La Repubblica 6 agosto 2001

Fao, Schily bacchetta l'Italia
"Garantire i vertici, uno Stato non deve tirarsi indietro"

LIANA MILELLA


IMPERIA - Si scambiano schietti sorrisi e ferree strette di mano i ministri dell'Interno italiano Claudio Scajola e tedesco Otto Schily. Hanno cenato insieme, sabato sera, sotto la luna di Imperia e nel giardino d'estate di casa Scajola. Hanno appianato «amichevolmente» la controversia sui cittadini tedeschi maltrattati dalla polizia italiana e il ministro di Berlusconi ha promesso che «farà luce sugli eccessi senza riserve». Ma alla fine qualcosa ha turbato tanta cordialità. E' il vertice romano della Fao e l'ipotesi della Farnesina di farlo trasferire altrove che vede uno Schily assai intransigente sulla fermezza dello Stato rispetto a uno Scajola che sposa l'ipotesi del capo del governo.
Dice Schily: «Non dovrebbero essere i manifestanti violenti a condizionare le scelte di un governo e a far modificare le sue decisioni. Non tocca agli estremisti stabilire se si possono svolgere oppure no i summit internazionali.
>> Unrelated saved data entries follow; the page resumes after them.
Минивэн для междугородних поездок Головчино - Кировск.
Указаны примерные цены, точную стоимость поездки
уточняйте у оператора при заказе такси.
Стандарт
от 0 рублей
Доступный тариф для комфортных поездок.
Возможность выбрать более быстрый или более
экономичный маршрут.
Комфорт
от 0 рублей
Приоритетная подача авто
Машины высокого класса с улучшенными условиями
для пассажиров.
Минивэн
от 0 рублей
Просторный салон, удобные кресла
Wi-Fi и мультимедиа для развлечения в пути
Se fosse così vorrebbe dire che lo Stato è debole». Un'affermazione fatta precedere da una premessa: questo è il parere personale di Schily, ma non va letto come una critica alla linea italiana, tant'è che il ministro aggiunge: «Non entro comunque nel merito di una decisione che spetta al Governo italiano».
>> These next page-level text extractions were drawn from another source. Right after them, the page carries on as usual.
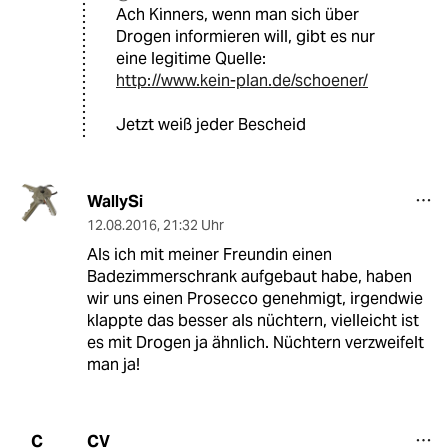
Ach Kinners, wenn man sich über
Drogen informieren will, gibt es nur
eine legitime Quelle:
http://www.kein-plan.de/schoener/
Jetzt weiß jeder Bescheid
WallySi
12.08.2016
,
21:32 Uhr
Als ich mit meiner Freundin einen
Badezimmerschrank aufgebaut habe, haben
wir uns einen Prosecco genehmigt, irgendwie
klappte das besser als nüchtern, vielleicht ist
es mit Drogen ja ähnlich. Nüchtern verzweifelt
man ja!
CV
C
Ma è fin troppo evidente che Schily non condivide questa linea politica che potrebbe essere letta come una sorta di cedimento ai manifestanti. Infatti le sue ultime parole sull'argomento suonano così: «Uno Stato non deve mai perdere il monopolio della forza e la legittimità di garantire un vertice». E poi usando l'italiano, che parla bene, con un leggero accento toscano sfoggiato in modo vezzoso: «Bisogna avere pugno di ferro con i manifestanti e mano di velluto con i pacifisti».
Scajola, alla sua seconda conferenza stampa nel giro di due giorni, sembra non raccogliere il messaggio. Nella splendida prefettura di Imperia, che fu un albergo e ora è palazzo del governo e della Provincia insieme, il ministro rispetta il cerimoniale e corre via con Schily che deve tornare in Germania. La sua opinione sulla Fao è rimasta quella del giorno prima. Dopo Genova, nonostante le lunghe trattative con polizia e Gsf, il governo, e Berlusconi in particolare, hanno «forti preoccupazioni»: da un lato perché il fenomeno dei Black blocs non è ancora chiaro, né a livello italiano, né europeo, né tantomeno mondiale, e perché in Italia esisterebbero delle «collusioni tra le violenze degli estremisti e il resto dei manifestanti». E' una tesi che Scajola ha già sostenuto lunedì 23 luglio quando, alla Camera, ha riferito sui fatti di Genova e che poi ha ribadito più volte. Ieri è stato esplicito: «Le violenze arrivano da gruppi di estremisti, da delinquenti, e non sono ascrivibili soltanto alle Tute nere, ma anche ai centri sociali».
E' questa galassia indistinta, questa mancanza di certezze anche investigative, che del resto c'erano anche prima di Genova e ci sono anche negli altri Paesi dov'è passato il turbine della contestazione, che spinge il capo del governo e il presidente del Consiglio a evitare un nuovo appuntamento internazionale pur ben diverso, per partecipanti e temi in discussione, dal G8.
Scajola cerca di coinvolgere l'Europa nella lotta contro la contestazione violenta. E mentre promette a Schily che la «reazione spropositata, ma isolata delle polizie, sarà chiarita fino in fondo come deve avvenire in uno Stato democratico in cui sono puniti eccessi e violenze», tuttavia lancia un appello all'Europa e condivide il progetto tedesco di una forza di agenti europea che sia formata appositamente per contrastare i nuovi contestatori ed abbia a disposizione una banca dati internazionale.
Restano i guai e i turbamenti della polizia italiana e dei suoi vertici sul dopo Genova. Ma di questo Scajola non parla, né tantomeno anticipa novità. Non ha dubbi sulla rimozione di due prefetti (Andreassi e La Barbera) e di un questore (Colucci) allontanati perché «coinvolti nei fatti di Genova al punto da non poter più ricoprire un ruolo delicato e consentire lo svolgimento sereno delle indagini».